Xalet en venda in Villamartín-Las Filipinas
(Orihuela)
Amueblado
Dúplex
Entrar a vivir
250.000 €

+---+

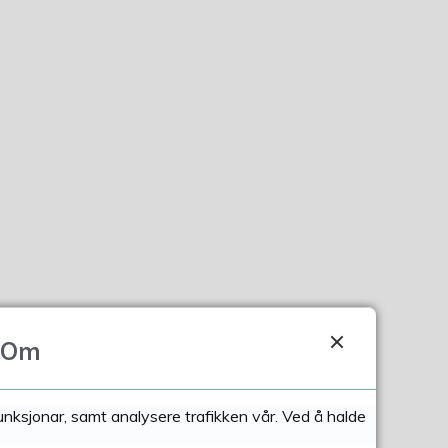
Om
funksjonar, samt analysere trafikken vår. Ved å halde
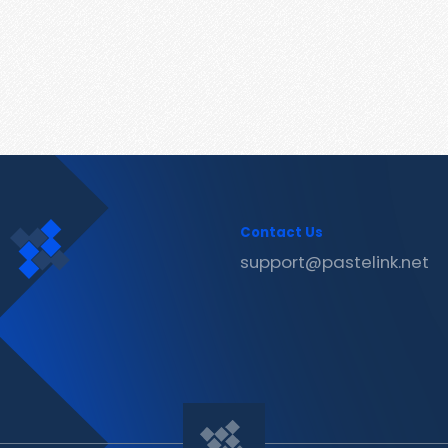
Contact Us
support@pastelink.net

+---+

Your task
What do the entries above read from the line containing "funksjonar, samt analysere" through the line containing "support@pastelink.net"? Output those lines exactly, both ends included, with the pictures left out.

Solved problem
funksjonar, samt analysere trafikken vår. Ved å halde
Contact Us
support@pastelink.net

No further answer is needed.